■ TASK BRIEF ■
Give the records again in full, exactly as they appear, but without the pictures.

BEGIN DATA RECORDS

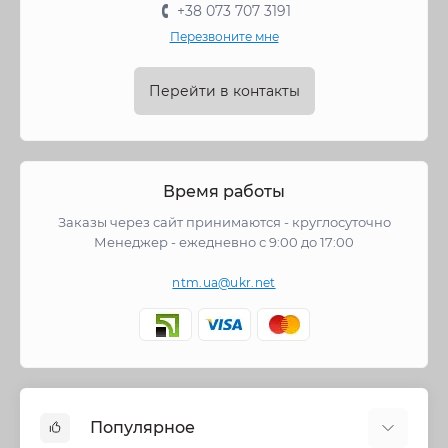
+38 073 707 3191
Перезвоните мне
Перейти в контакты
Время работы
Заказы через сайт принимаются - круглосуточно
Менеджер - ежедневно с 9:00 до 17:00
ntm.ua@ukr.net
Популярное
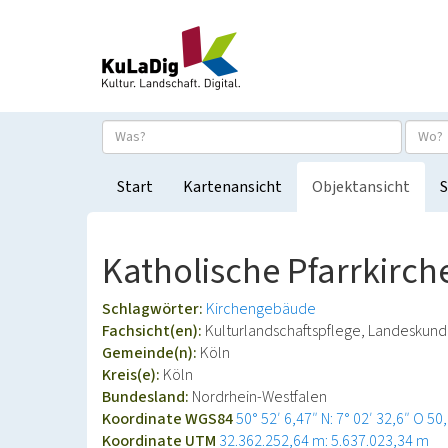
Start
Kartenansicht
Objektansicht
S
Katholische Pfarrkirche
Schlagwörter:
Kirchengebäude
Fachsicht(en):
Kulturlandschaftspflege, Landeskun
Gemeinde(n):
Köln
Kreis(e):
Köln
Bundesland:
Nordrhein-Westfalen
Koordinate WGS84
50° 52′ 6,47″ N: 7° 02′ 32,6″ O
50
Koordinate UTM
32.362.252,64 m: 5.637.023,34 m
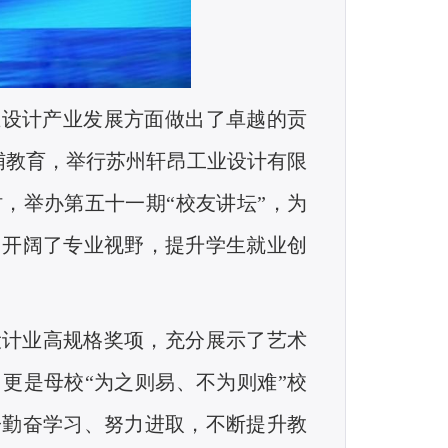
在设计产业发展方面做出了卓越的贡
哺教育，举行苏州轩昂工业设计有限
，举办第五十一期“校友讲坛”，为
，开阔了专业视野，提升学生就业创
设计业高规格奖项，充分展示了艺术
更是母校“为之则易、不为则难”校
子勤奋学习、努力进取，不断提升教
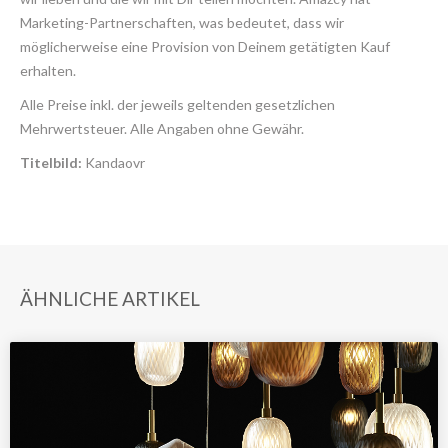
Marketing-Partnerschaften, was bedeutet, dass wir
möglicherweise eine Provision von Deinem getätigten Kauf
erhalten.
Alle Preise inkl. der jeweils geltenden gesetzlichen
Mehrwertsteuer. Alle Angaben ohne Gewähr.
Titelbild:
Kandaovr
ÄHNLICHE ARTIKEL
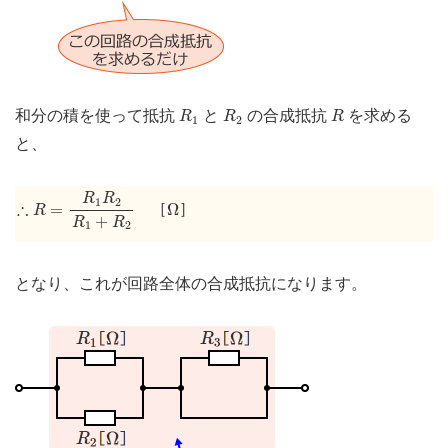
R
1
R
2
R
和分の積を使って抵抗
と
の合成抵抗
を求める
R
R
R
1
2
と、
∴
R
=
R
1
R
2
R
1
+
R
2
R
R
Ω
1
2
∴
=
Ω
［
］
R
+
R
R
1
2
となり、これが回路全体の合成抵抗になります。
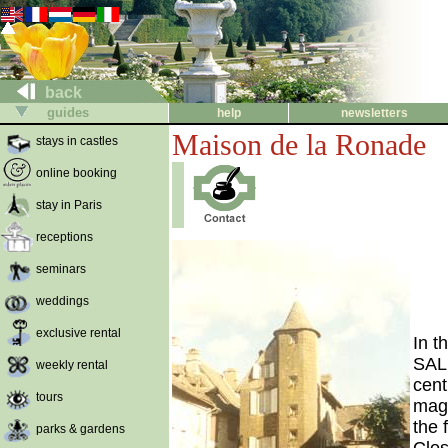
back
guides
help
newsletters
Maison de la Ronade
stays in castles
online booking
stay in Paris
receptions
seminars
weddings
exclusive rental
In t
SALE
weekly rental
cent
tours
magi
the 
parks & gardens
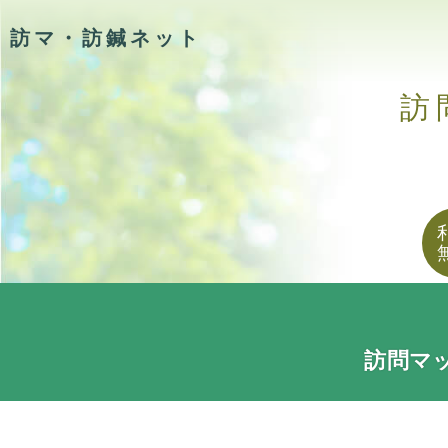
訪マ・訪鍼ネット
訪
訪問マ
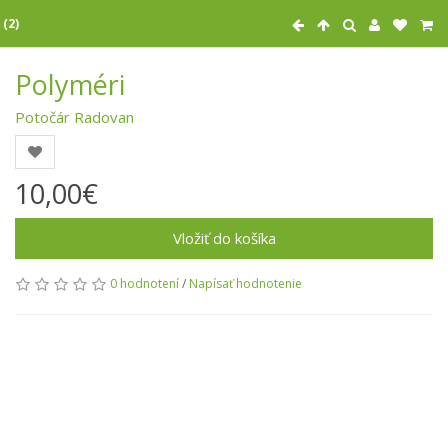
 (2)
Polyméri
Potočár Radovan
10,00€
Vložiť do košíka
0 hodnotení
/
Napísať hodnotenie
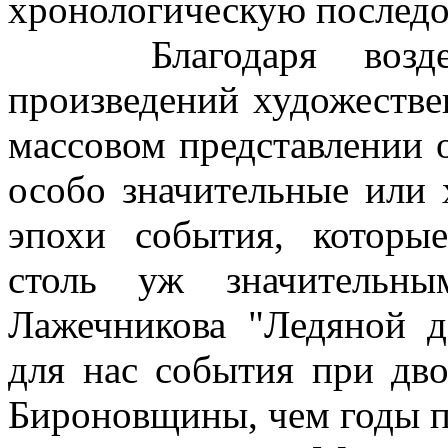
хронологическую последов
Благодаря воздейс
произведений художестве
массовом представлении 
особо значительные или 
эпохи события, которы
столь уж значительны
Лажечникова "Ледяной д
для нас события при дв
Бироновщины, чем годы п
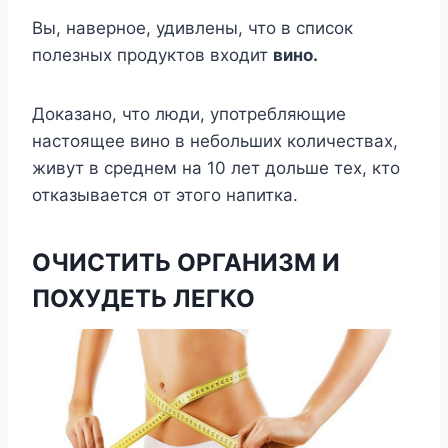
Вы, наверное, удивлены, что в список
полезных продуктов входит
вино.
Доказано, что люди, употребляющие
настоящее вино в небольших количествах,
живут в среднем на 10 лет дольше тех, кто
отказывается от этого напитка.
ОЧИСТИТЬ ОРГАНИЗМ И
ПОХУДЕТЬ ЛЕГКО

END DATA RECORDS

■ FINISHED TASK ■
+38 073 707 3191
Перезвоните мне
Перейти в контакты
Время работы
Заказы через сайт принимаются - круглосуточно
Менеджер - ежедневно с 9:00 до 17:00
ntm.ua@ukr.net
Популярное
Start
Kartenansicht
Objektansicht
S
Katholische Pfarrkirche
Schlagwörter:
Kirchengebäude
Fachsicht(en):
Kulturlandschaftspflege, Landeskun
Gemeinde(n):
Köln
Kreis(e):
Köln
Bundesland:
Nordrhein-Westfalen
Koordinate WGS84
50° 52′ 6,47″ N: 7° 02′ 32,6″ O
50
Koordinate UTM
32.362.252,64 m: 5.637.023,34 m
在设计产业发展方面做出了卓越的贡
哺教育，举行苏州轩昂工业设计有限
，举办第五十一期“校友讲坛”，为
，开阔了专业视野，提升学生就业创
设计业高规格奖项，充分展示了艺术
更是母校“为之则易、不为则难”校
子勤奋学习、努力进取，不断提升教
Marketing-Partnerschaften, was bedeutet, dass wir
möglicherweise eine Provision von Deinem getätigten Kauf
erhalten.
Alle Preise inkl. der jeweils geltenden gesetzlichen
Mehrwertsteuer. Alle Angaben ohne Gewähr.
Titelbild:
Kandaovr
ÄHNLICHE ARTIKEL
R
1
R
2
R
和分の積を使って抵抗
と
の合成抵抗
を求める
R
R
R
1
2
と、
∴
R
=
R
1
R
2
R
1
+
R
2
R
R
Ω
1
2
∴
=
Ω
［
］
R
+
R
R
1
2
となり、これが回路全体の合成抵抗になります。
back
guides
help
newsletters
Maison de la Ronade
stays in castles
online booking
stay in Paris
receptions
seminars
weddings
exclusive rental
In t
SALE
weekly rental
cent
tours
magi
the 
parks & gardens
訪マ・訪鍼ネット
訪
訪問マ
 (2)
Polyméri
Potočár Radovan
10,00€
Vložiť do košíka
0 hodnotení
/
Napísať hodnotenie
хронологическую последов
Благодаря воздейс
произведений художестве
массовом представлении 
особо значительные или 
эпохи события, которы
столь уж значительны
Лажечникова "Ледяной д
для нас события при дв
Бироновщины, чем годы п
Вы, наверное, удивлены, что в список
полезных продуктов входит
вино.
Доказано, что люди, употребляющие
настоящее вино в небольших количествах,
живут в среднем на 10 лет дольше тех, кто
отказывается от этого напитка.
ОЧИСТИТЬ ОРГАНИЗМ И
ПОХУДЕТЬ ЛЕГКО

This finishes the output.